● **Work to be completed**
For the data below, give again exactly the lines from the one containing "15 Settembre 2015" through the one containing "serer Community bildet", both ends included, and no others.
*** Material shown ***
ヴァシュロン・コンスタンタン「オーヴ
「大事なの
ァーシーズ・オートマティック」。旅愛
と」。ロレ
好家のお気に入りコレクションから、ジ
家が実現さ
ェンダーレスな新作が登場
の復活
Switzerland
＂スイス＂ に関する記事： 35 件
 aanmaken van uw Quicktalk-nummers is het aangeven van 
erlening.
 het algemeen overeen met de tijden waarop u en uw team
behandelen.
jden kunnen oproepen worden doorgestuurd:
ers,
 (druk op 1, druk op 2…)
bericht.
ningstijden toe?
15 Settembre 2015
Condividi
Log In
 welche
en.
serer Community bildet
*** End of Material shown ***
*** Material shown ***
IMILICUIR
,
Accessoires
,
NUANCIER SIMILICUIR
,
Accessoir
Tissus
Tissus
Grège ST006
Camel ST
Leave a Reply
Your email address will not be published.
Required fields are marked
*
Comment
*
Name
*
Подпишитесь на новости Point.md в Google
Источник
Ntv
*** End of Material shown ***
*** Material shown ***
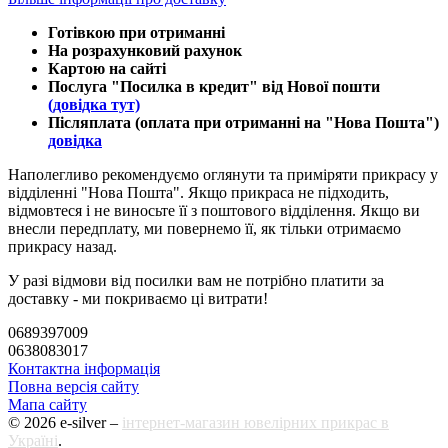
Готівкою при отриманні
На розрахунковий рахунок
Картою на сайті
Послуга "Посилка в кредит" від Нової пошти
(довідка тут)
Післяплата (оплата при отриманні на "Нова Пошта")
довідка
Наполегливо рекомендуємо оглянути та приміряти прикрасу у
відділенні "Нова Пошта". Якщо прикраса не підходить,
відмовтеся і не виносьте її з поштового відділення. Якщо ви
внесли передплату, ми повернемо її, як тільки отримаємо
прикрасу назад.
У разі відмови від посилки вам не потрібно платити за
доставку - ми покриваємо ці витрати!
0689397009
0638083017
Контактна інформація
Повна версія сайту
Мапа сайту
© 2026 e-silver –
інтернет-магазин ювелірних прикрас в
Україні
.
*** End of Material shown ***
● **Result for this exercise**
15 Settembre 2015
Condividi
Log In
 welche
en.
serer Community bildet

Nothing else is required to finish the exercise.